Investors increasingly see food as a separate asset class to own.
Reaping rewards is not easy
Investors are increasingly thinking about food. Not the best place to enjoy a steak or how to match the exploits of the stars of Top Chef, but how to gain exposure to an increasingly popular investment.
The theory goes that the world's population is growing rapidly, and as each new person needs to be fed so the value of commodities will go up, along with those companies involved in the food chain. Rising food prices are hitting every wallet and purse, and many investors are looking for ways to capitalise on this trend, but advisers say that is more complicated than it seems.
"The long-term story is that the global population is increasing and people will need to eat," says Sean Kelleher, the chief executive of Mondial Financial Partners in Dubai. "But how investors best exploit that theme is not always clear."
Retail investors can gain exposure to agriculture and food directly through commodities, such as wheat, sugar and coffee, or by investing in land. Listed companies involved in the production of food, in seeding or in food chemicals, are another option. Meanwhile, there are a number of actively managed funds and exchange-traded funds that track the price of certain commodities.
Nicholas Lodge, the managing partner of Clarity, a newly established financial and agriculture consultancy in Abu Dhabi, believes every investor should ensure that agriculture is part of their diversified portfolio. "As a sector, agriculture and food is something people are either becoming aware of, are already aware of, or are taking advantage of," Mr Lodge says. "Our view is that demand is going to outstrip supply in the long run and that can only lead to one thing - prices trending upwards."
The facts certainly tally with Mr Lodge's prediction. World agriculture area per person is set to fall 28 per cent by 2045, according to the Food and Agriculture Organisation. There already has been a 43 per cent drop since 1965, but the yield from wheat in India and corn and rice in China has increased. So although land has become more scarce, the amount of food farmed from that land has increased.
Until recently, food prices had not experienced dramatic long-term rises. But they could continue to increase because the yield on land is now predicted to plateau as the area per person decreases. China and India's insatiable growth is also set to continue.

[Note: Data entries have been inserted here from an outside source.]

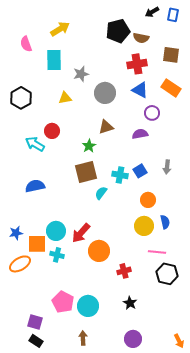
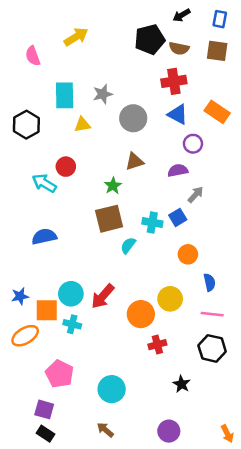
black arrow: (152, 12) -> (182, 15), moved
brown square: (171, 55) -> (217, 51), moved
cyan rectangle: (54, 60) -> (65, 95), moved
gray arrow: (167, 167) -> (196, 195), moved, turned -144
yellow circle: (144, 226) -> (170, 299), moved
orange circle: (99, 251) -> (141, 314), moved
pink line: (157, 252) -> (212, 314), moved
pink pentagon: (63, 302) -> (59, 374), moved
black star: (130, 303) -> (182, 384), moved
brown arrow: (83, 338) -> (105, 430), turned -48

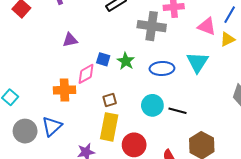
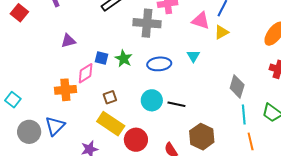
cyan triangle: (197, 62) -> (193, 56), size x0.6
yellow rectangle: (109, 127) -> (111, 124), turned -64

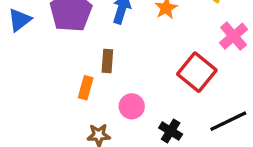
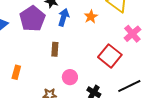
orange rectangle: (86, 88) -> (16, 72), moved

Yet gaining direct exposure to rising commodity prices can be hard. Investors have to buy an asset called a future, a contract between two parties to buy or sell a commodity at a future date on a price agreed today. The future contract is for a relatively short period, such as three months, and tends to be rolled over so buyers do not have to receive the physical commodity.
"Despite the predicted growth for agriculture, the important point to note for investors is that just because it's a long-term theme doesn't mean that your asset will go up," says Mr Kelleher. "You can't think of commodities in a buy-and-hold way as you can for equities."
Advisers say retail investors should consult a broker or qualified financial adviser to ensure they understand the trade before diving into commodities.
Investors should also understand the tracking process if the investment is an exchange-traded fund, says Mr Kelleher. "An ETF manager does not want to own the underlying commodity so it's often not an efficient form of tracking a commodity's price," he says.
Buying into agriculture companies could be the solution, but these also are at subject to the vagaries of the market.